What is required> Could you give back the records exactly, taking out the pictures?
---------- Exercise data ----------
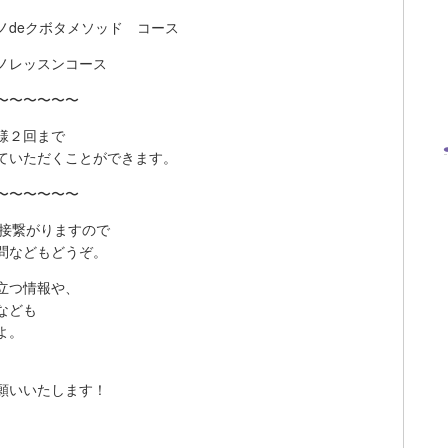
ノdeクボタメソッド コース
ノレッスンコース
〜〜〜〜〜〜
様２回まで
ていただくことができます。
〜〜〜〜〜〜
直接繋がりますので
問などもどうぞ。
立つ情報や、
なども
よ。
願いいたします！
----------
Answer for this exercise>
ノdeクボタメソッド コース
ノレッスンコース
〜〜〜〜〜〜
様２回まで
ていただくことができます。
〜〜〜〜〜〜
直接繋がりますので
問などもどうぞ。
立つ情報や、
なども
よ。
願いいたします！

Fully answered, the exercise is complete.